What it is
Mermaid is a project for diagrams as code. Instead of opening a separate drawing tool, a developer writes a small text block and Mermaid renders a flowchart, sequence diagram, Gantt chart, mind map, C4 diagram, state diagram, or another technical visual.
The point is not to replace Figma or heavyweight architecture tools. Mermaid fits a narrower job: explain a process, data flow, call order, or system structure directly inside Markdown documentation, pull requests, wikis, or internal guides.
How it appeared and what is inside
Mermaid grew out of a documentation problem: diagrams become stale faster than text, especially when they are stored as exported images. A text diagram can be edited with the surrounding document, reviewed in Git history, and updated without manually exporting a new image.

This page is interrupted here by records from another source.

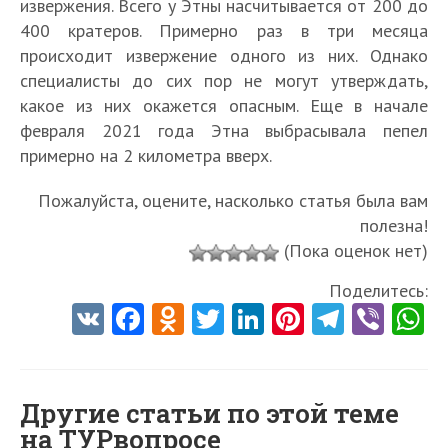
извержения. Всего у Этны насчитывается от 200 до
400 кратеров. Примерно раз в три месяца
происходит извержение одного из них. Однако
специалисты до сих пор не могут утверждать,
какое из них окажется опасным. Еще в начале
февраля 2021 года Этна выбрасывала пепел
примерно на 2 километра вверх.
Пожалуйста, оцените, насколько статья была вам
полезна!
(Пока оценок нет)
Поделитесь:
V
Fa
O
T
Li
Pi
Te
Vi
K
ce
d
w
nk
nt
le
b
h
b
n
itt
e
er
gr
er
t
o
o
er
dI
es
a
Другие статьи по этой теме
на ТУРвопросе
o
kl
n
t
m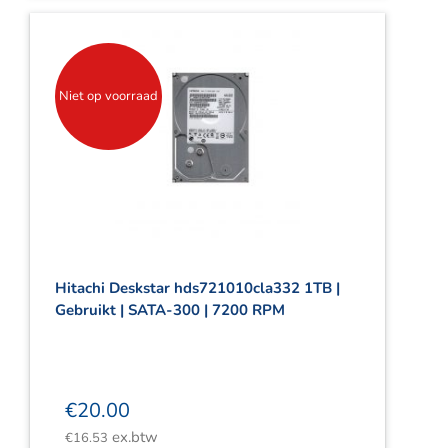
Niet op voorraad
Hitachi Deskstar hds721010cla332 1TB |
Gebruikt | SATA-300 | 7200 RPM
€
20.00
ex.btw
€
16.53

The repository contains the TypeScript library, diagram syntaxes, parsers, rendering logic, documentation, tests, and integration work around the Mermaid ecosystem. One practical advantage is GitHub Markdown support, which makes many simple diagrams visible directly in repositories.
Markdown diagram example
This snippet shows the normal use case: the diagram lives as text, so it can be changed in the same pull request as the documentation.
```mermaid
flowchart TD
idea[Idea] --> draft[Draft]
draft --> review[Review]
review --> publish[Publish]
```
Where it helps
Mermaid is useful for API documentation, business processes, deployment diagrams, onboarding notes, architecture explanations, and any material where a quick visual relationship matters. It is especially convenient for teams that already use Markdown heavily.
Strengths and limits
The main strength is the low entry barrier. A useful diagram can be only a few lines long. Another strength is reviewability: text diagrams are easy to discuss, copy, version, and translate, which makes them natural for documentation that evolves with code.
The tradeoff is visual control. Mermaid works best for clear technical diagrams, not for polished branded infographics. If pixel-perfect layout or complex visual composition matters, a dedicated design tool is still a better fit.